Já a metodologia científica, por sua vez, experimentou um salto espetacular. Nunca se mencionou tanto em meetings virtuais, nas mídias e nos telejornais sobre o tema COVID-19, termos que mais pertencem ao meio acadêmico, a exemplo de evidências científicas, metanálises, estudos retrospectivos e prospectivos, curvas de incidência e mortalidade, bem como amostra populacional. Paralelamente a toda essa popularização dos estudos e termos da pesquisa científica, houve um incremento da consciência sanitária da população, que incorporou, na sua rotina, a forma correta de lavagem das mãos e o poder do uso das máscaras e do distanciamento físico na redução da transmissibilidade das doenças por via respiratória.
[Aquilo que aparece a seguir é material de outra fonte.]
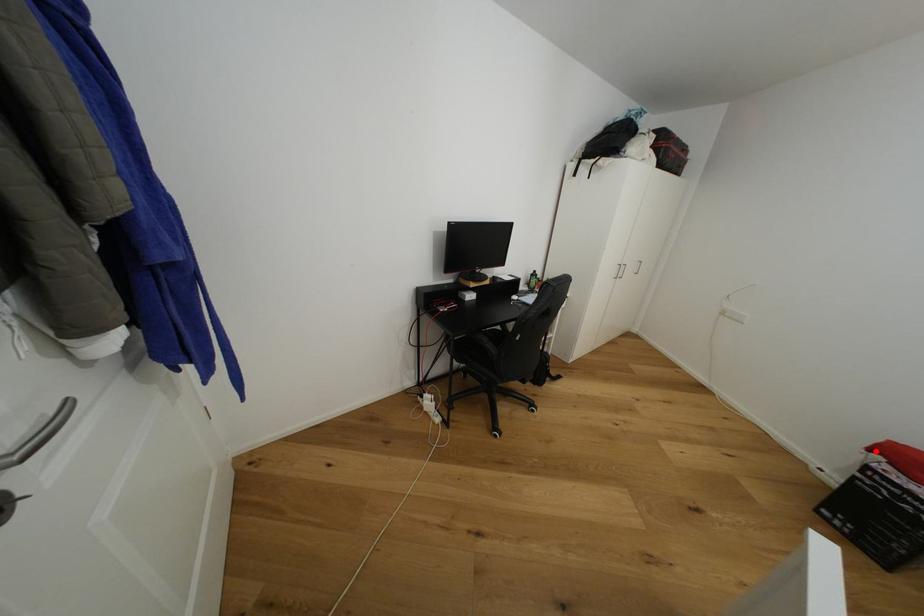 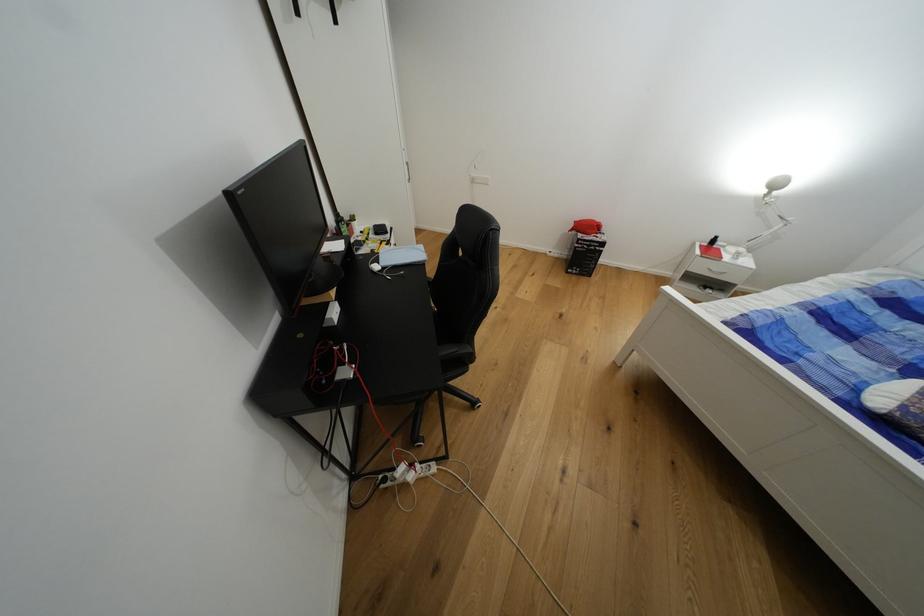 Question: A red point is marked in image1. In image2, is the corresponding 3D point closer to the camera or farther? Reply with the corresponding letter.

Choices:
 (A) The corresponding 3D point is closer.
 (B) The corresponding 3D point is farther.

Answer: (A) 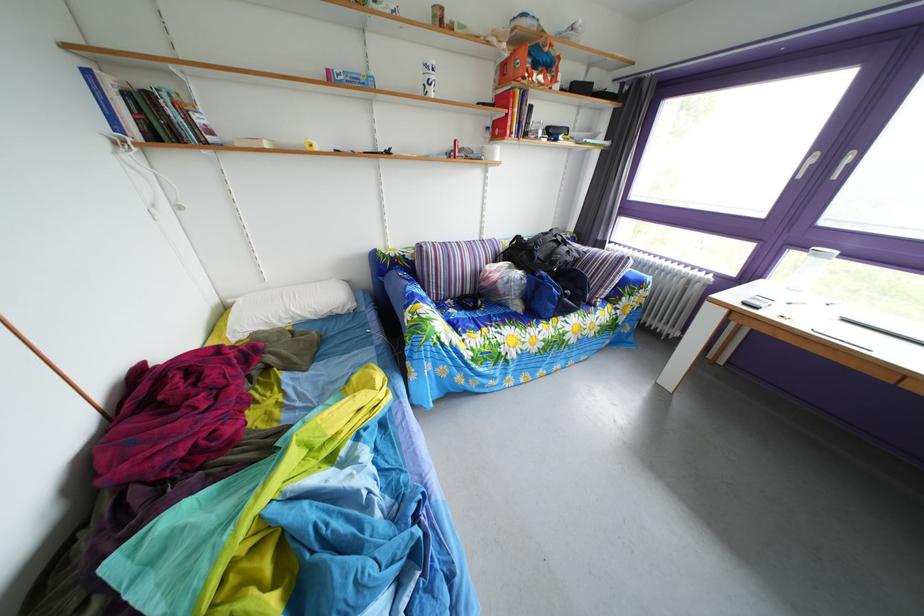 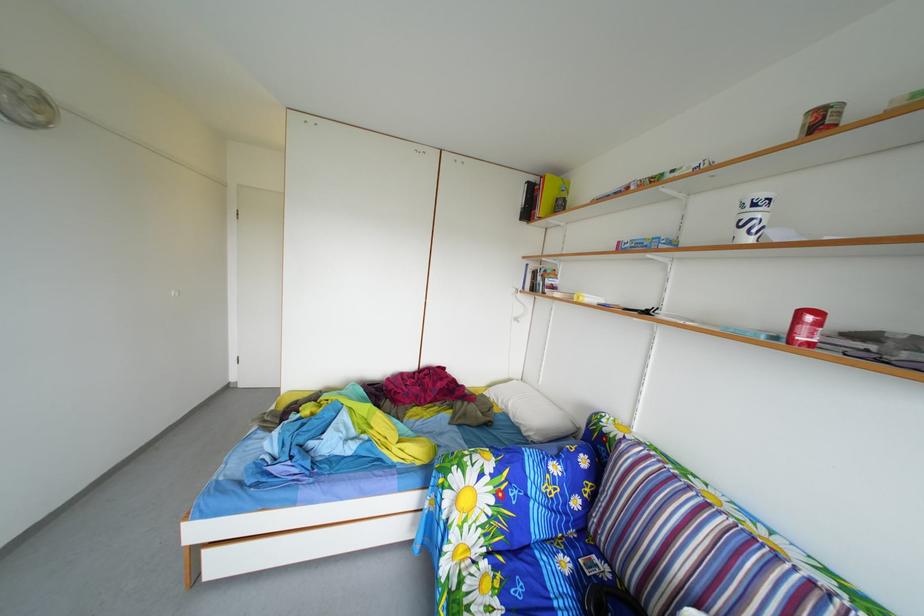 In the second image, find the point that corresponds to point (444, 78) in the first image.

(766, 214)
Mas ainda assim, seguimos com enormes desafios, a exemplo do surgimento de novas variantes do vírus, a não aceitação da vacinação por uma parcela considerável da população, o período pós-COVID e todas as complicações tardias da doença, que irão, no seu conjunto, sobrecarregar ainda mais o sistema de saúde público e privado, já esgotados e fragilizados. A propósito, a saúde suplementar, que a princípio teve uma paradoxal queda na sua sinistralidade, associada a um ganho expressivo no número de usuários durante a pandemia, assiste, nos últimos meses, a um crescimento preocupante dos seus indicadores de uso do plano pelos beneficiários, agravados pelo redutor imposto pela agência nacional de saúde suplementar(ANS).
A recuperação econômica dos países dentro desse cenário que se apresenta na nova ordem mundial, ao lado dos impactos a longo prazo em todas as esferas mencionadas, são temas obrigatórios na pauta dos encontros multilaterais dos governos e dos seus líderes no período pós-pandemia, assim como da Organização Mundial de Saúde.
Por fim, pode-se afirmar, com convicção e dentro do contexto observado, que, na equação do perde e ganha da pandemia, a resultante dos seus impactos sobre a humanidade, com efeitos imediatos e tardios, será sentida e observada por décadas. Ademais, tem-se posto já que, nesse mundo globalizado, sem muros e sem fronteiras, com povos integrados e migrantes, a próxima pandemia não é questão de se teremos ou não, mas de quando será. Preparemo-nos, portanto!